息切れをしながら言葉を並べ立てるメエドに、俺は黙ったままメエドを見る。


「はぁ…ッはぁ…ッ…俺は…ずっと悪魔の力が目覚めるのを待っていたんだ…ッ!一族を捨てる事になろうが…自分からなにもかもなくなろうが関係ねぇ!黒を持つ者になった以上、これが俺の運命なんだ!!」






「メエド…その姿はなんだ…?」


ふいに、背後から聞き覚えのある声が聞こえて俺は振り返った。


「モウリ―」


「ッ…!!」


俺越しにモウリ―の姿を見たメエドの目が見開かれる。


悪魔の姿になった旧友を唖然と見ながら立ち尽くすモウリ―の姿は、周囲に倒れている大量の精霊達とは違い、目立った傷は見られなかった。


モウリ―が無事だと知れた事に安堵しつつ、同時になぜ無事だったのかの疑問が浮かび上がる。

シャルメーンロードの惨状は正直に言うとかなり酷い。


地面を埋め尽くすほどに精霊たちが倒れている状況だし、周囲を見渡しただけでも数十件以上の店が破壊されている。
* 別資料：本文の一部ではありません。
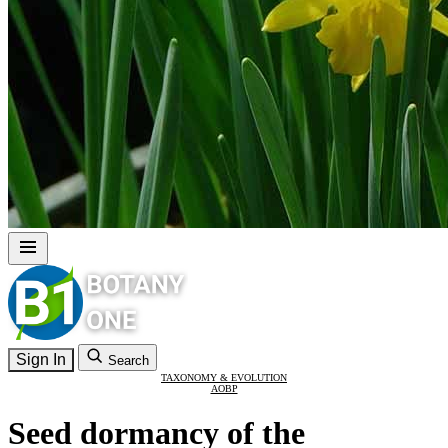
Sign In
Search
TAXONOMY & EVOLUTION
AOBP
Seed dormancy of the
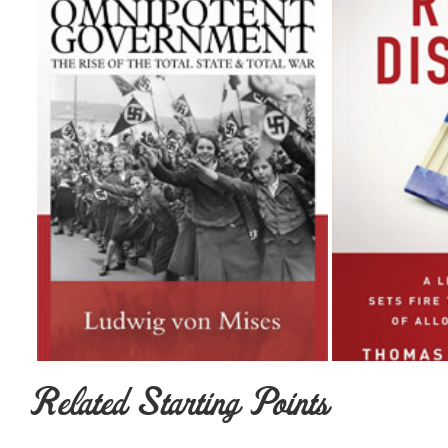
Related Starting Points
普通に考えれば、毎日店に立っているはずのモウリ―にもなんらかの影響が出ていてもおかしくはない。


「モウリ―…!無事だったのか」


「今日は急遽、店を定休日にしていたんだ」


俺の問いにモウリ―が真剣な表情で答える。


「定休日?モウリ―が店を休みにするなんて珍しいこともあるんだな」


「…」


「モウリ―?」


「本当は休みにする予定はなかったんだが、送り出し人不明の誰かから、うちに手紙が来たんだよ。“明日は店を定休日にしろ。さもないと大変なことになる”と」


「!」


「最初は悪戯いたずらかと思って気にしていなかったんだが…よく見てみると、その筆跡に見覚えがあったんだ」


モウリ―の視線が再びメエドへと向けられる。



「メエド、あの手紙はお前が書いたんだろう?」


「……」


メエドは表情を変えず、黙ったままモウリ―を見ていた。


「メエド…どういうことだ?」


俺がメエドに問いかけた瞬間、地面から大量の水が噴水のように湧きだし、あっという間にメエドの身体は水の球体の中に閉じ込められた。


「しまった…ッ!」


同時に上空から巨大な炎の柵が、メエドの周囲を囲むように落ちてくると、水の球体ごと広範囲の炎によって封じ込められた。


「この水と炎は…!」



「まさか、黒を持つ者が黒を隠して自由に生きているとは…思いもしませんでしたわ」


「私達四大精霊が不在の間をいいことに、随分と派手に暴れてくれたものだな…!」



「アリア…ミシェル…!」



メエドを閉じ込めている水の球体の上に降り立ったミシェルとアリアが、地上の見下ろしながら呟いた。




コメント(0)
この作品に、最初のコメントを書いてみませんか?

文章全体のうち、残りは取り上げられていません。